Posted on 02/21/2010 11:35:13 AM PST by cajuncow
WASHINGTON (Associated Press) -- Top researchers now agree that the world is likely to get stronger but fewer hurricanes in the future because of global warming, seeming to settle a scientific debate on the subject. But they say there's not enough evidence yet to tell whether that effect has already begun.
Since just before Hurricane Katrina hit Louisiana and Mississippi in 2005, dueling scientific papers have clashed about whether global warming is worsening hurricanes and will do so in the future. The new study seems to split the difference. A special World Meteorological Organization panel of 10 experts in both hurricanes and climate change _ including leading scientists from both sides _ came up with a consensus, which is published online Sunday in the journal Nature Geoscience.
(Excerpt) Read more at ww2.cox.com ...
Here is the funny thing. Big storms are driven by temperature differentials between the poles and the equator. So if global warming is true, we should see greater warming at the poles, which drops the differntial between the poles and equator which should mean less storms and of less intensity.
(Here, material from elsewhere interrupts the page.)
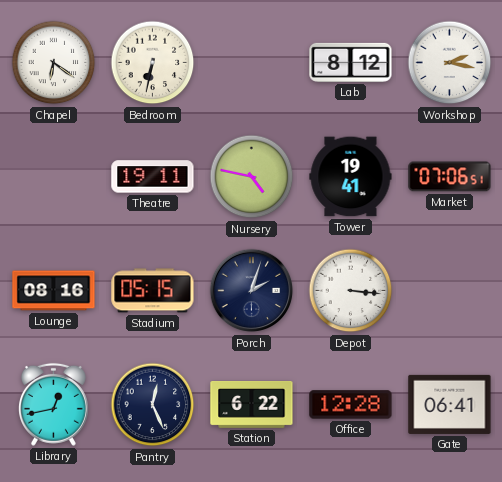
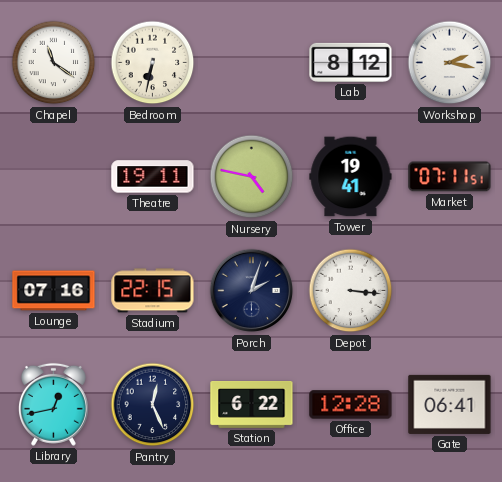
Chapel: 6:21 -> 11:21
Market: 07:06 -> 07:11
Lounge: 08:16 -> 07:16
Stadium: 05:15 -> 22:15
Ironically, that is what we have seen since Katrina, but the global warming people are so wedded to scare stories, that they can’t even latch onto the one thing that can possibly corroborate their predictions, because it doesn’t sound scary enough. (Note: yes I understand the weather is much more complicated than that)
The global warming theory is extremely robust to scientific observations: ALL observations confirm it.